9. Clear out your cache - Just like a well-oiled machine, computers generally run better with an occasional service and spring clean. Without getting too technical, your Temporary Internet Files folder - home to your web browser's "cache" - contains a digital snapshot of each webpage you've visited. They help websites load faster but can hog a lot your hard drive space, as well as cause privacy issues. Every now and then - the start of Lent's as good a time as any - it's worth deleting your temporary internet files to free up some space and wipe every trace of where you've been online. Not that you've anything to hide, of course.
Break your bad habits
Are rules really there to be broken, or is that just something naughty people say? Most of us are tempted to bend them on occasion, but the undeniable truth is that we shouldn't. If you're worried you've become an online outlaw, there are ways to reform as law-abiding citizen of the web.
10. Ditch the pirate lifestyle - The rise of faster broadband turned the web into a hotbed for digital piracy. Full-length albums, TV shows and movies can now be downloaded in the blink of an eye. It sounds awfully convenient, doesn't it? But the fact remains that copyright infringement is against the law, as well as being a major threat to creative industries worldwide. Luckily, it has never been easier to download legally - just look at iTunes, Amazon, Netflix and Spotify - and as authorities clamp down on dodgy sites, it's increasingly difficult to be a pirate and get away with it. Make it a promise this Lent and start the spring as you mean to go on - as a responsible downloader who respects the right of artists to earn a living.
11. Stop spreading rumours - As the world of blogging and social media expands, so too has the number of defamation lawsuits involving web content. The internet is a public space, so there's every need to watch what we say, just as we would in "real life". Recent research by advice site Knowthenet showed it's easier than most people think to break the law online, with privacy and defamation cases among the common misdemeanours. But it's not just celebrities with super injunctions at risk - ordinary members of the public can be dragged into disrepute by internet rumours spread via Twitter and Facebook. Stay out of trouble in the six weeks ahead by avoiding temptation to pass on the rumours you read online.
12. Kill your addiction to social media - If you're not guilty of it yourself, you're bound to know someone who is.
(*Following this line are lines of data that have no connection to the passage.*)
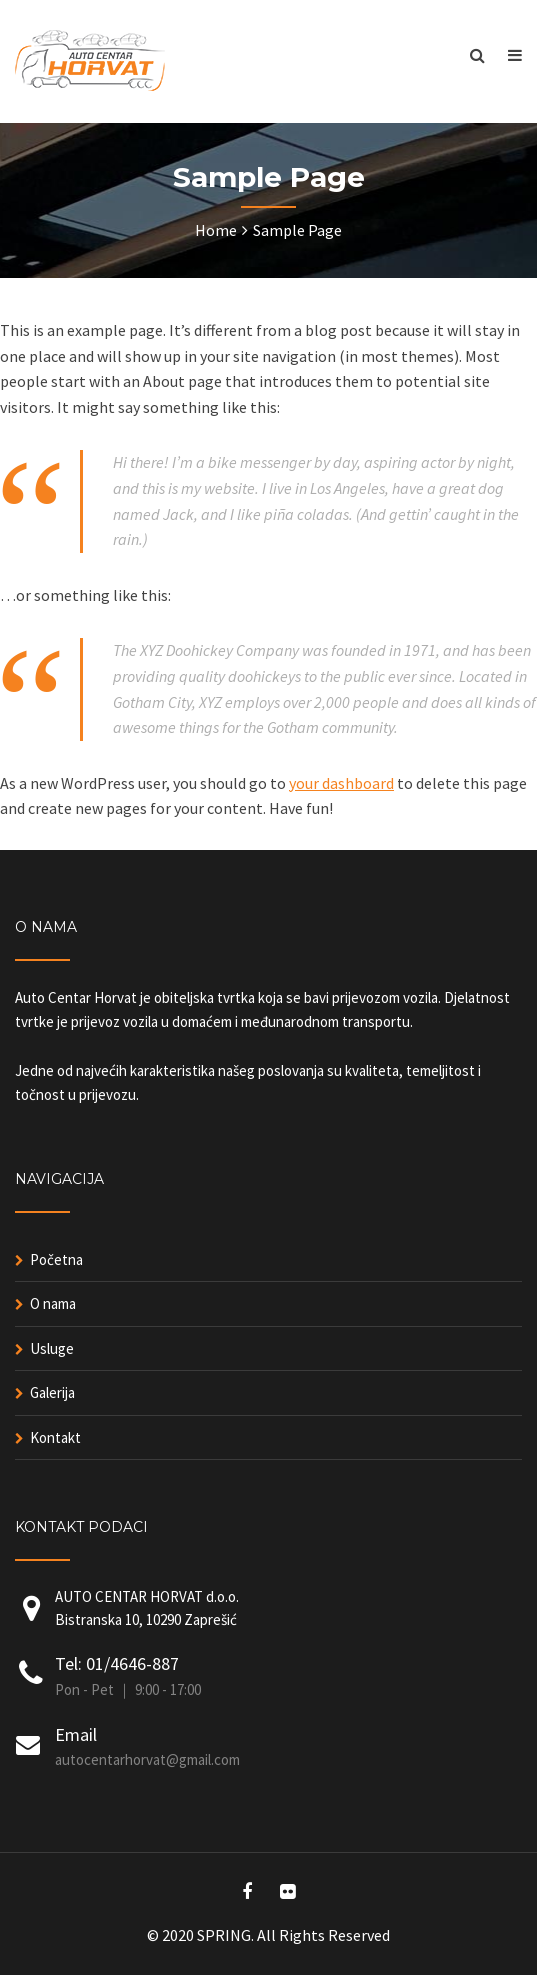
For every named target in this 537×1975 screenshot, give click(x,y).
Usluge (52, 1348)
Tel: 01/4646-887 (117, 1663)
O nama (53, 1303)
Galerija (52, 1392)
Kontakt (55, 1437)
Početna (56, 1259)
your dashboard (341, 783)
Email (76, 1734)
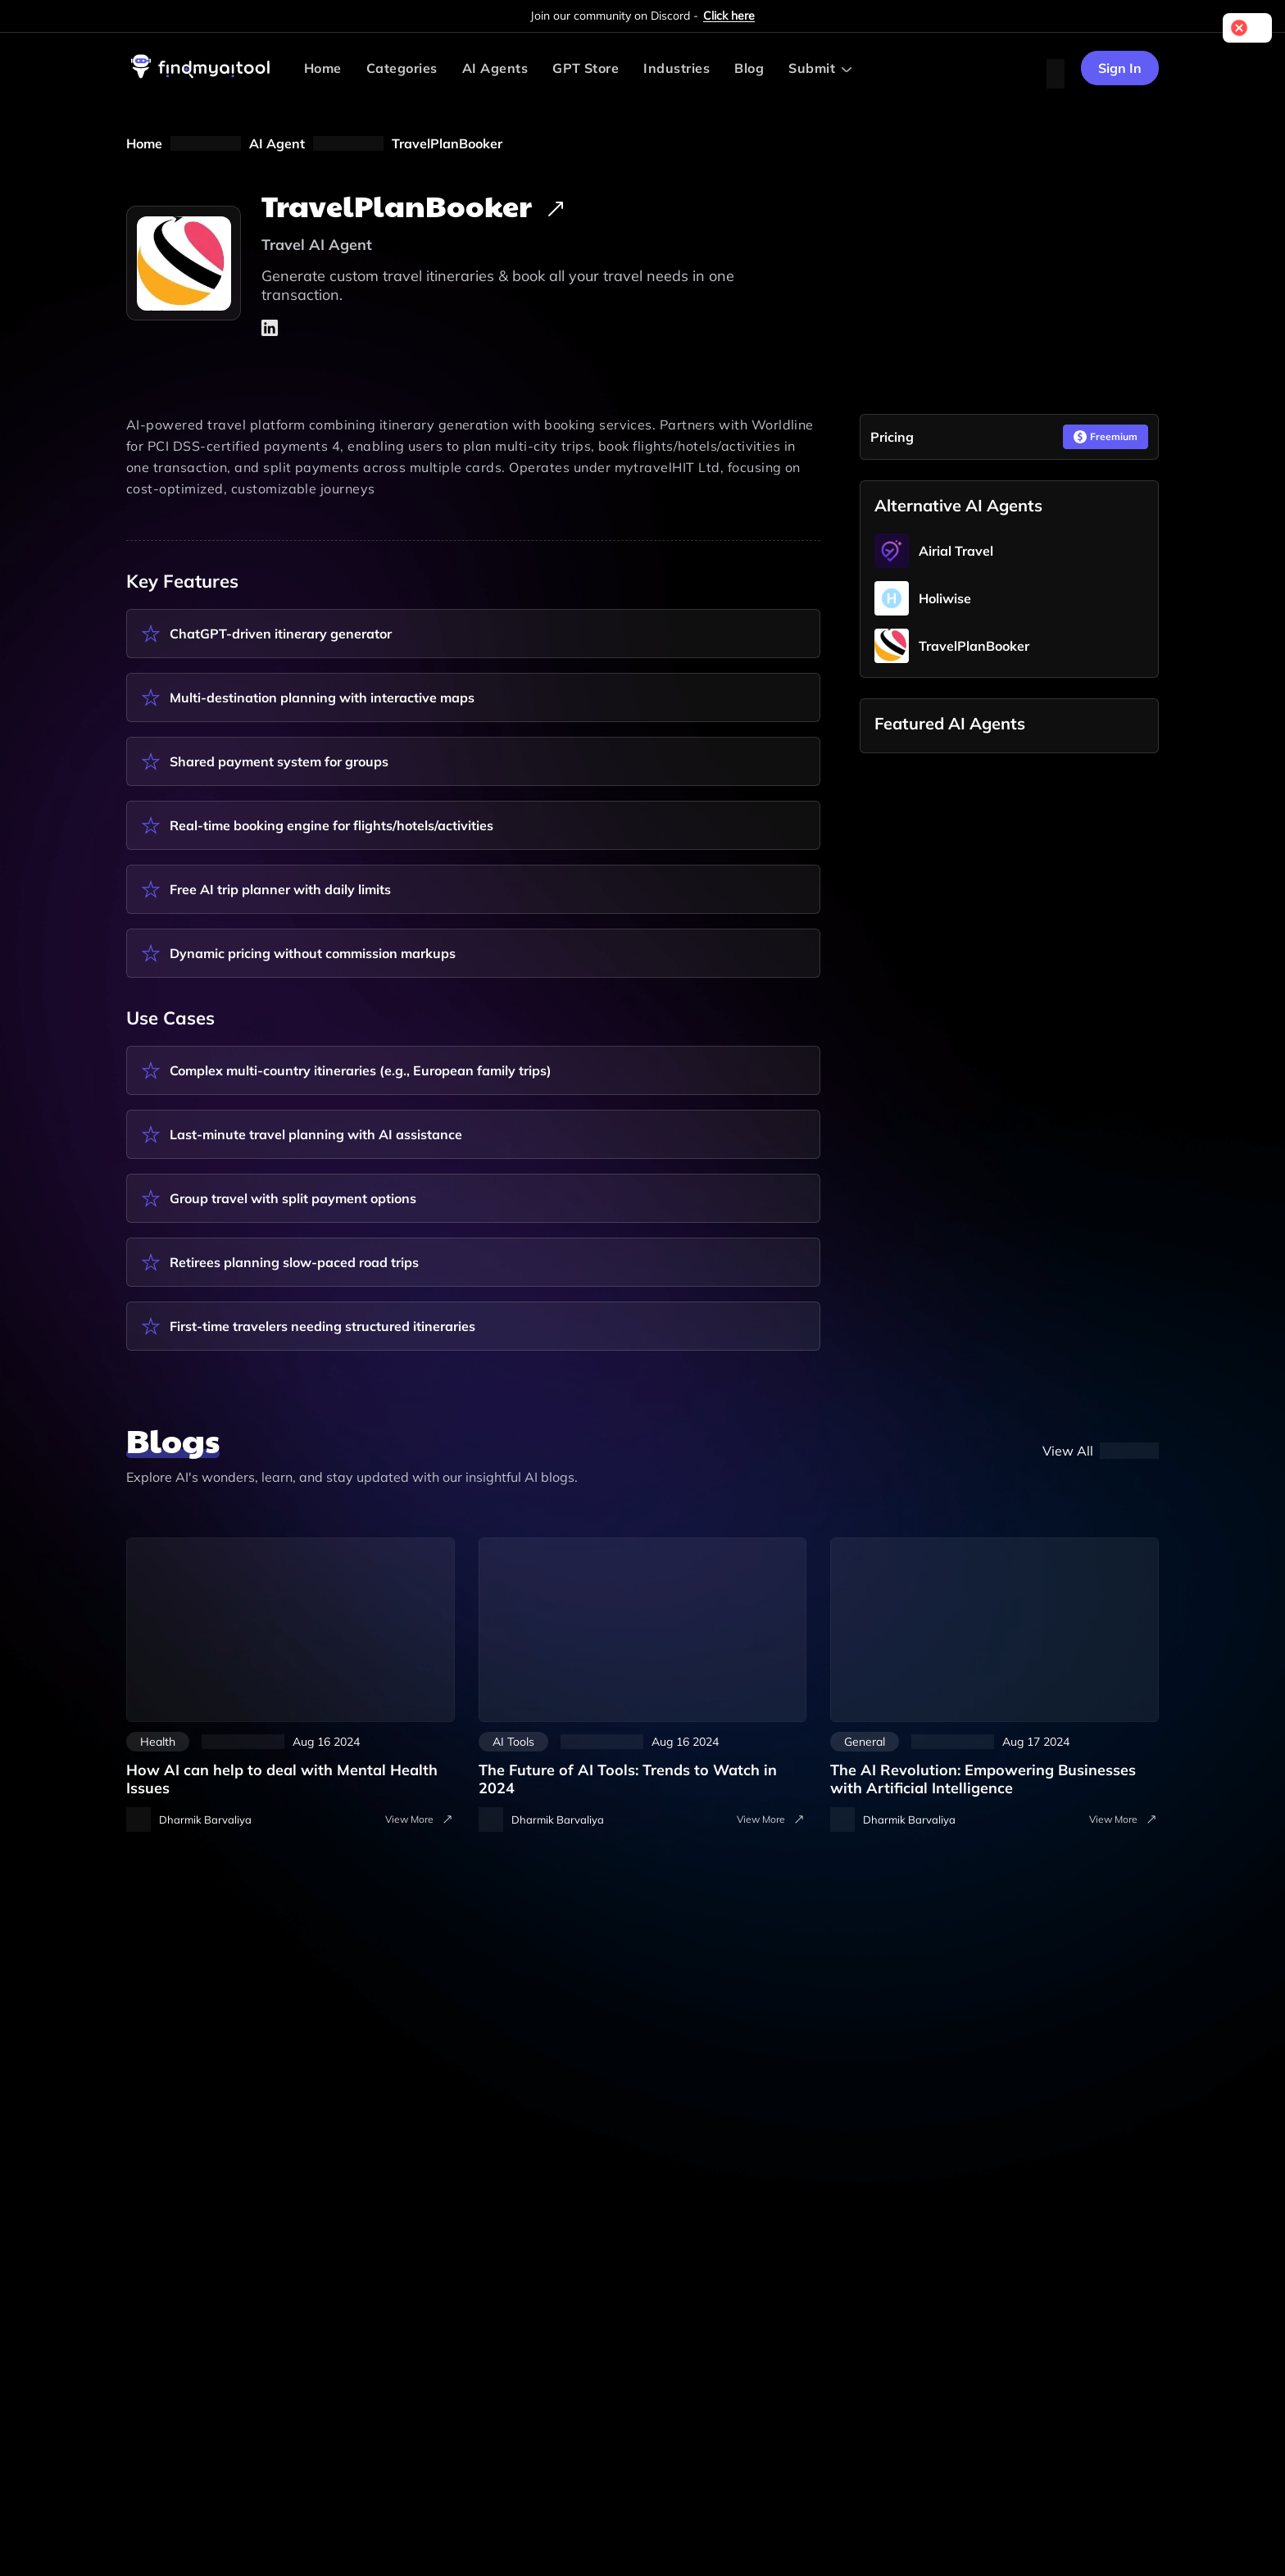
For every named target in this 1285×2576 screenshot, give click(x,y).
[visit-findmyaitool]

But the truth is there's nothing more annoying than a person whose eyes and ears switch off as they become engrossed in yet another Facebook session. An Ofcom report found we Brits spend more time online than any other country in Europe, and most surfing activity is centred around social media. If you've found you spend less time sleeping than you do stalking your ex's profile, you may well be addicted. Perhaps your promise for Lent should be to fight the Facebook obsession, or even commit "social media suicide" like thousands have already.
The second option's a permanent move so there'll be no crawling back once your 40 days are over.